It has, in various forms, been used in innovation workshops commissioned by McCain Foods, Shell and other notable companies.

1-2-4-All process
Procedure:

  • Minimum of four participants. Upper limit variable depending on venue size, time available and other considerations.
  • Maximum diversity among participant body.
  • Participants sit four to a table. If necessary, this can be increased to eight per table with the two groups of four working independently before pooling their outputs.
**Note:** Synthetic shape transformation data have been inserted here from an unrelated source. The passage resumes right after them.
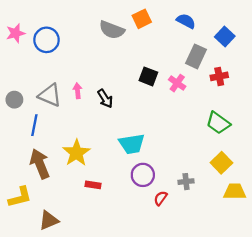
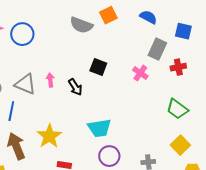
blue square: (225, 37) -> (183, 31), turned -30
black square: (148, 76) -> (98, 67), moved

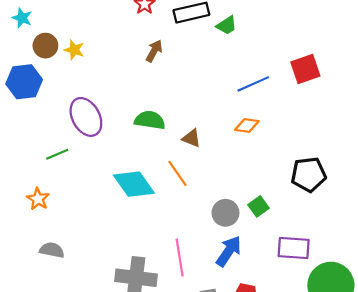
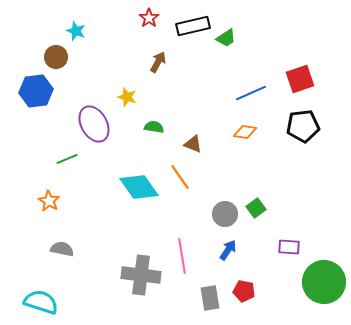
cyan star: (22, 18) -> (76, 31), moved
yellow star: (74, 50) -> (127, 97), moved
green semicircle: (150, 120) -> (154, 127), size x0.7
black pentagon: (309, 174) -> (303, 126), moved
purple rectangle: (294, 248) -> (289, 247), size x0.7
blue arrow: (229, 251) -> (228, 250), size x0.7

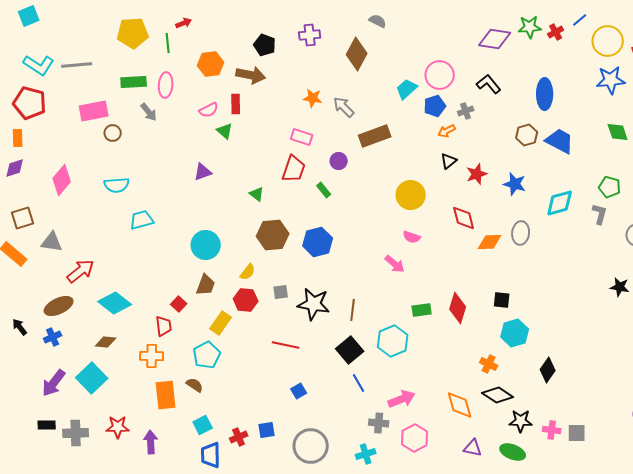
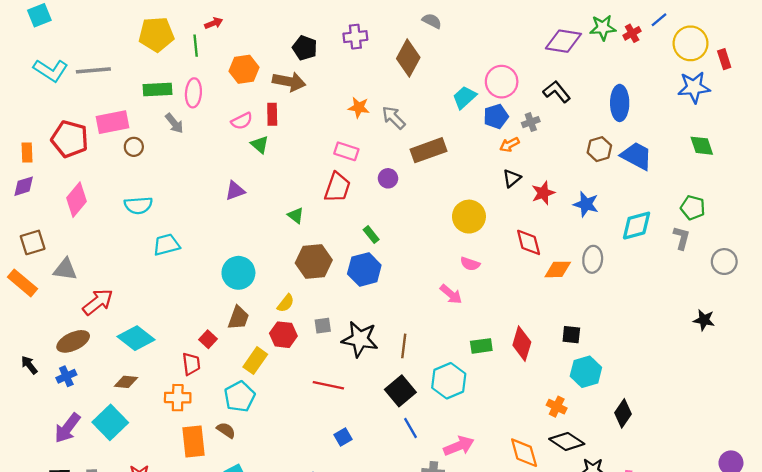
red pentagon: (30, 103) -> (70, 139), moved
green rectangle: (324, 190) -> (371, 235), moved

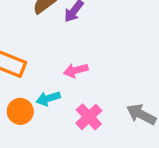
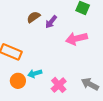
pink arrow: (76, 70) -> (76, 39), moved, size x1.5

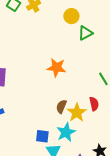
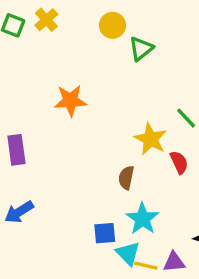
orange star: (56, 68) -> (70, 101), moved
yellow star: (77, 113) -> (151, 139), moved

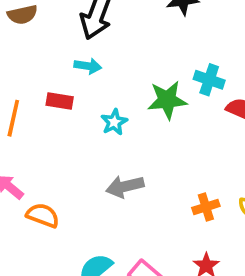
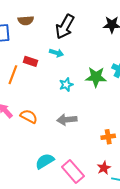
red rectangle: (60, 101) -> (31, 61), moved
orange semicircle: (43, 215) -> (29, 116), moved

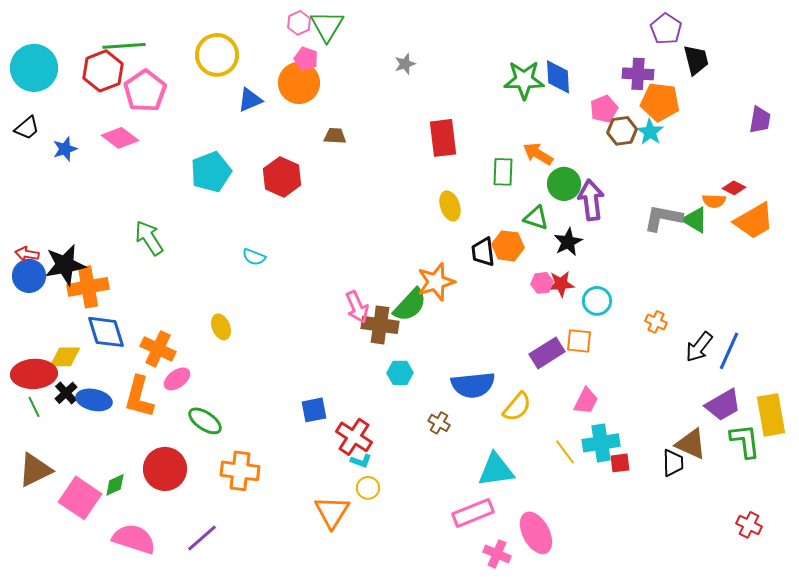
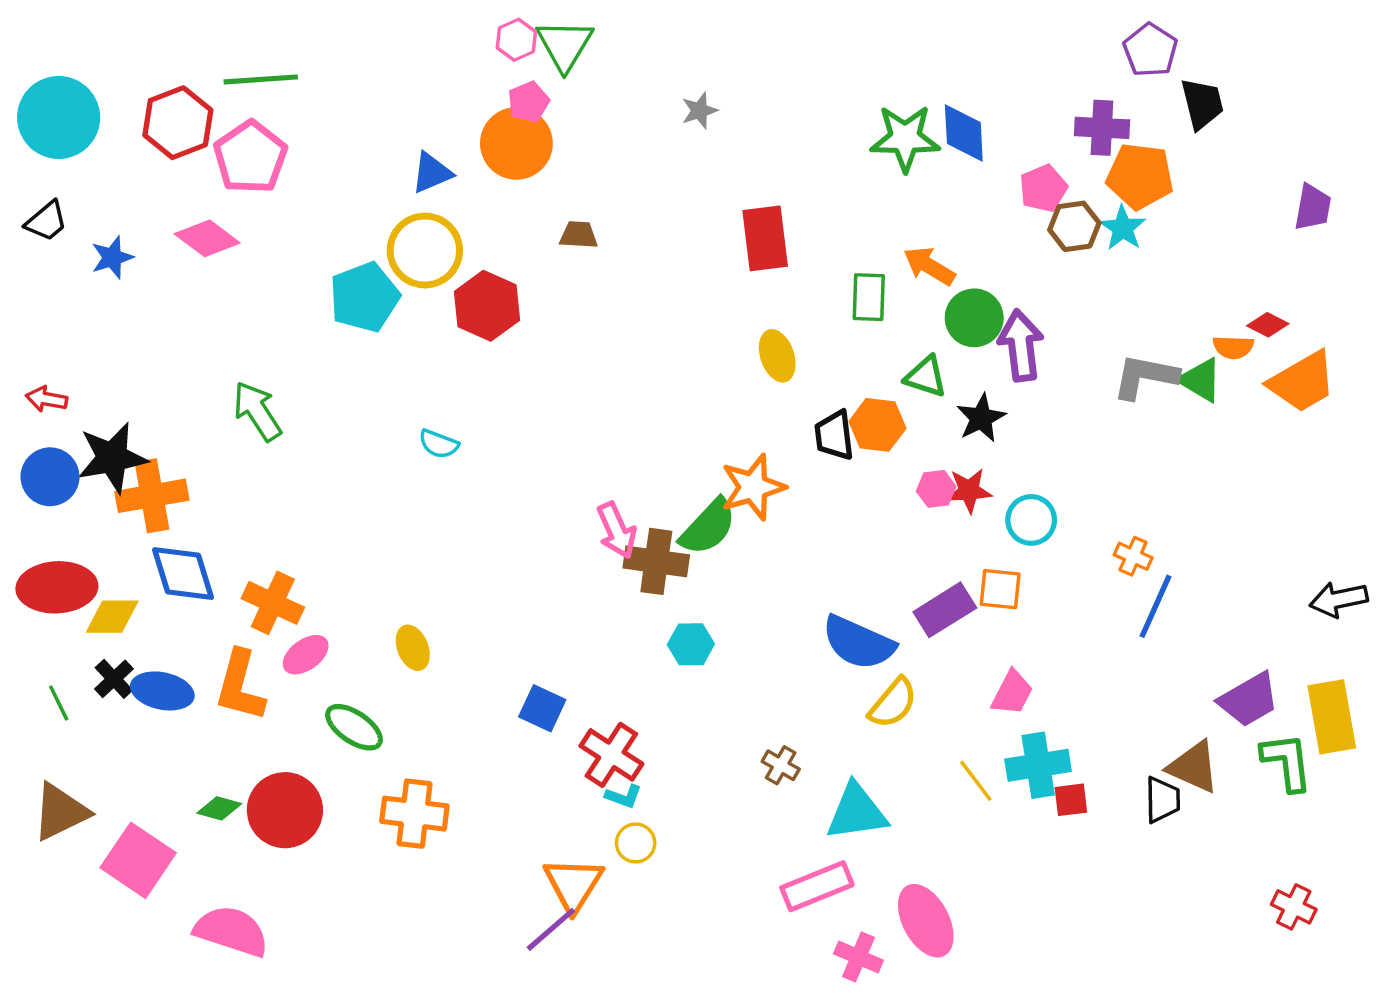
green line: (124, 46) -> (261, 79), moved
yellow circle: (217, 55) -> (425, 250), moved
pink pentagon: (306, 59) -> (528, 102), turned 30
red arrow: (27, 254) -> (47, 399), moved
yellow ellipse: (221, 327) -> (413, 648), moved
black arrow: (699, 347) -> (1339, 599), moved, turned 40
blue line: (729, 351) -> (1156, 606), moved
red ellipse: (34, 374) -> (57, 587), moved
blue semicircle: (473, 385) -> (858, 643), moved, turned 30
blue square: (314, 410) -> (542, 708), turned 36
brown cross: (439, 423) -> (781, 765), moved
green diamond: (115, 485) -> (219, 808), moved, turned 40
purple line: (202, 538) -> (551, 929), moved

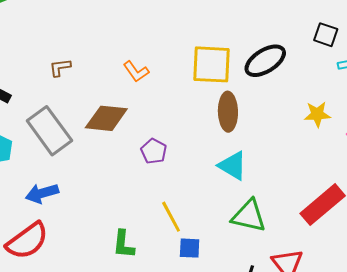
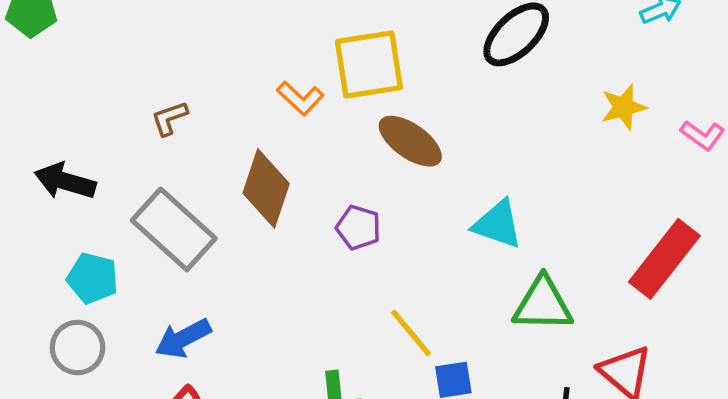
yellow square: (211, 64) -> (369, 65), moved
brown ellipse: (228, 112) -> (410, 141), moved, turned -42
brown diamond: (106, 118) -> (266, 188), turned -66

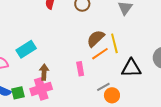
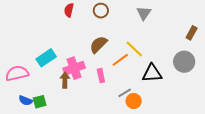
brown semicircle: (96, 38) -> (98, 45), moved
yellow line: (114, 43) -> (134, 49), turned -30
pink cross: (41, 89) -> (74, 68), moved

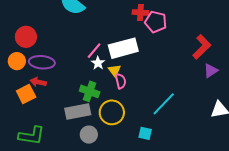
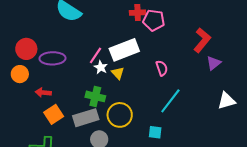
purple ellipse: (42, 62) -> (52, 58), moved
pink semicircle: (121, 81) -> (162, 68), moved
orange square: (26, 94) -> (54, 114), moved

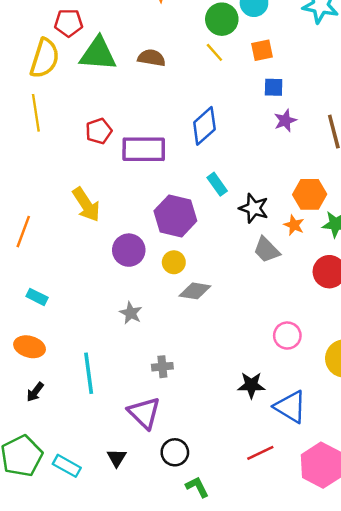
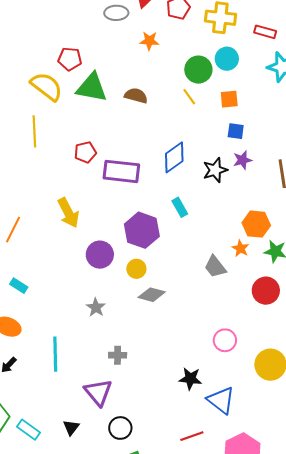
yellow semicircle: (45, 58) -> (47, 86), turned -76
black star: (254, 208) -> (215, 170), moved, turned 30

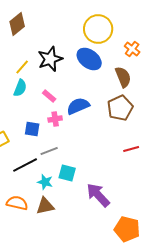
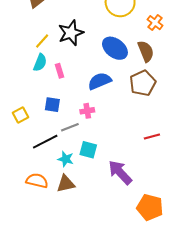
blue ellipse: (89, 59) -> (115, 48), moved
pink rectangle: (49, 96) -> (60, 71), moved, turned 32
pink cross: (55, 119) -> (87, 111), moved
red line: (131, 149) -> (152, 136), moved

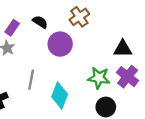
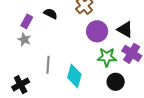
purple circle: (60, 44) -> (97, 31), moved
black triangle: (123, 49) -> (125, 29), turned 36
A volunteer spokesperson speaks on behalf of both groups, thereby halving the number of report outs.
  • One facilitator.
  • Each participant is provided with one or more (depending on the detailed process adopted) A3 or A4 concept sheets, something like the one illustrated below.
Concept sheet
The aspect ratio of this image is consistent with paper sizes in the A series: A3. A4 etc. | Save image
For the purposes of this explainer, we will assume that only one idea per person is sought.

Step 1

Working alone, participants come up with an idea and record it on their concept sheet.

Step 2

People form pairs. They take it in turns to explain their idea, allowing the other person to ask questions of clarification. The pairs discuss potential benefits and associated beneficiaries, air any immediately apparent issues (flaws, gaps, obstacles etc.) and suggest ways in which these might be tackled.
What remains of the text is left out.